Until the pandemic, the main problem Paraguay faced was the penetration of major Brazilian gangs, such as Primer Comando Capital and Comando Vemelhowho more than a decade and a half ago settled on the border of Peter John Knightwhere most of the marijuana plantations are.
The growth of PCC and CV was vertiginous and was exposed with episodes of extreme violencelike the crime with an army of hitmen against Jorge Rafaat Toumani in 2016 in the heart of the city. He was shot with more than 400 .50-caliber shells, which are used for anti-aircraft rifles.

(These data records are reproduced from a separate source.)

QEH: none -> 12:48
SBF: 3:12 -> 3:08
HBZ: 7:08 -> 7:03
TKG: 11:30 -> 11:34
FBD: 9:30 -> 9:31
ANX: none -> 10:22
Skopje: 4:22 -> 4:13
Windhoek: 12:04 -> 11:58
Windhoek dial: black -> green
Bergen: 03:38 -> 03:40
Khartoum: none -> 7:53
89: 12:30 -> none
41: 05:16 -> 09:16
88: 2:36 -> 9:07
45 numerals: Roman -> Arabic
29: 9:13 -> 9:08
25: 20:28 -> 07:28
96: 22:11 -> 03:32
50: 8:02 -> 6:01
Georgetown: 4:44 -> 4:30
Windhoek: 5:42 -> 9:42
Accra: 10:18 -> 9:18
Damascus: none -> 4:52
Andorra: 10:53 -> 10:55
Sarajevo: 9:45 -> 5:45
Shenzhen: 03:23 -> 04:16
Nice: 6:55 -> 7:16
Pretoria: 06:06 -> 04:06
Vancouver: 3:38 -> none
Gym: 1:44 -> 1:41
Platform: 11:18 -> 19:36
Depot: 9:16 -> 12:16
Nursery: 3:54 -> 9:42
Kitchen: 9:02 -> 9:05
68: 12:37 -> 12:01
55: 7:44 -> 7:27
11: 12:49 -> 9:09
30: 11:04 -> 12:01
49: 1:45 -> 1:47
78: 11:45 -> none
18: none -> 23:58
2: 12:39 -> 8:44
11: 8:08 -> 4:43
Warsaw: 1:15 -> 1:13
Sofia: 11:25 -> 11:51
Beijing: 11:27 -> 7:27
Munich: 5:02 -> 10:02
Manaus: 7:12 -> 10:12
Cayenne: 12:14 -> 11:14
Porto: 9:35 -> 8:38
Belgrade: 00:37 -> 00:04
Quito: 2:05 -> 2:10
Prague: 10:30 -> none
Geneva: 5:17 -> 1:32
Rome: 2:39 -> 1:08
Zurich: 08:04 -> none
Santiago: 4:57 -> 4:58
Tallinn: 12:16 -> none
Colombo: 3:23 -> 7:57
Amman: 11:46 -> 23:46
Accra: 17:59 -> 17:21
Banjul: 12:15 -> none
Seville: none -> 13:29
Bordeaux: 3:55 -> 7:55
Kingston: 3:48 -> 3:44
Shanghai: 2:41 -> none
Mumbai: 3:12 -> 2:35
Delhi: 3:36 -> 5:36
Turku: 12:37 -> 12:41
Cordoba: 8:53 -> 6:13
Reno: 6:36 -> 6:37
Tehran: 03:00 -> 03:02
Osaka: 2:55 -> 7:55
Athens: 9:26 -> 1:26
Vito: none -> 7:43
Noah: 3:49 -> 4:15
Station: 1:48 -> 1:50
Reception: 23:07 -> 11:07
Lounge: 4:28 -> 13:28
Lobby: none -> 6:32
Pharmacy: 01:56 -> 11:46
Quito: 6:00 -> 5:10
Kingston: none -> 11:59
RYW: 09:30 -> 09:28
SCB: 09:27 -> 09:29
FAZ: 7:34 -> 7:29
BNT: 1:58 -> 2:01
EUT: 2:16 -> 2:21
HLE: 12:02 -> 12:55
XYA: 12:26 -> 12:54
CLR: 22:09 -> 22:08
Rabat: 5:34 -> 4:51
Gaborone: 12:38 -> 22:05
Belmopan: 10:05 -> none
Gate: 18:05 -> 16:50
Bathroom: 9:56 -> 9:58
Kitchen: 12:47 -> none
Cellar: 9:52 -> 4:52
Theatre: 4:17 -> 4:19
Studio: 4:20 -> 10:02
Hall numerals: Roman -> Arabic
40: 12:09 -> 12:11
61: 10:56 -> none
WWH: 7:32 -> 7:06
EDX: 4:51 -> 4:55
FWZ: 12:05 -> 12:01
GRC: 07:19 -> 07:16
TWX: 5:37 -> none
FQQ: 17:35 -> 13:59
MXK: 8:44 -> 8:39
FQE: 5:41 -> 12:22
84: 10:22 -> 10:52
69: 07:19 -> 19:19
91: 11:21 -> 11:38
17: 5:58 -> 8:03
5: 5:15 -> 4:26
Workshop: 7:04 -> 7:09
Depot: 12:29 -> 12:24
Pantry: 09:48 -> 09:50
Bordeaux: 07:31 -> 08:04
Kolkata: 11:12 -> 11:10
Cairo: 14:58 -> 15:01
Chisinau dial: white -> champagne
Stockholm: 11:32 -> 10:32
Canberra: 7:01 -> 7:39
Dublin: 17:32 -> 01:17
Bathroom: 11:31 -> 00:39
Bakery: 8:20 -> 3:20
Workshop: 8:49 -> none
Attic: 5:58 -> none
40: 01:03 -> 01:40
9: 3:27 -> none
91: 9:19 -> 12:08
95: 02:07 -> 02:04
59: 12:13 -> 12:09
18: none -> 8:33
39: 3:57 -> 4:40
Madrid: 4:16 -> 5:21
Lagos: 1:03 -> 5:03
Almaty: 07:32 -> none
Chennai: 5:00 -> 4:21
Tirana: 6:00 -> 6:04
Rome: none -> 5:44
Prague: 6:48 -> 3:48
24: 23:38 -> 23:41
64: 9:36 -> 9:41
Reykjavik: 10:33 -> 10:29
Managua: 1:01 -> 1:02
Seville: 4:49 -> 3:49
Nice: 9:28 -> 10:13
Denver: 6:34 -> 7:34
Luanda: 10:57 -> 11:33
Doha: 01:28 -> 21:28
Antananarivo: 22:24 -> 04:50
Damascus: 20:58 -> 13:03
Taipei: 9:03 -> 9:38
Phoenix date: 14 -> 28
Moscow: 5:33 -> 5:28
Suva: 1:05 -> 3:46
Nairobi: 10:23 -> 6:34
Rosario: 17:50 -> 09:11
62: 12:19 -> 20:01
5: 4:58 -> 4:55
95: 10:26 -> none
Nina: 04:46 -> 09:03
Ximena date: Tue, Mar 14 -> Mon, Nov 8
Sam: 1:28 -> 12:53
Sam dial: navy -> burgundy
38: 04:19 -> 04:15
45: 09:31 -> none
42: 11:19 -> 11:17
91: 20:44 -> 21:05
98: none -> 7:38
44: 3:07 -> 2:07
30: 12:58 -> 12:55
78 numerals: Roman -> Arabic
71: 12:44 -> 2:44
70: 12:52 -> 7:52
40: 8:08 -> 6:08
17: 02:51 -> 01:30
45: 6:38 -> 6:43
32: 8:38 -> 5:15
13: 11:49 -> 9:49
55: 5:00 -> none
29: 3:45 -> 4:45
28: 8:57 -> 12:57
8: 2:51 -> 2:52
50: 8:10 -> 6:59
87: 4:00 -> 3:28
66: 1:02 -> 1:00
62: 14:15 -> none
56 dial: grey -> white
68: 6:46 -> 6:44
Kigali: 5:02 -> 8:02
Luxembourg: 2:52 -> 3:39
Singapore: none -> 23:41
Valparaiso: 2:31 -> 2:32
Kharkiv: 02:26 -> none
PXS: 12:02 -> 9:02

In October 2020, the Paraguayan prosecutor led a raid on a hangar near Asunción where they searched for aircraft that transported cocaine from Bolivia to Paraguay, which was then “exported” to Europe. In that operation, the official ran into a helicopter plotted as if it were from the Police of the province of Buenos Aires.
A hypothesis that circulated in Colombia days after the attack against Pecci was that the crime could have been plotted in a prison in the United States where Nader Mohamad Farhat has been imprisoned since last yearlinked to the group Hezbollah and a washing network at the triple border.
Farhat is a member of the “Hijazi” network. Last August, the Paraguayan prosecutor detained members of this group which, in that obscure area of the border, has a Structure with “the capacity to launder hundreds of millions of dollars” from drug trafficking.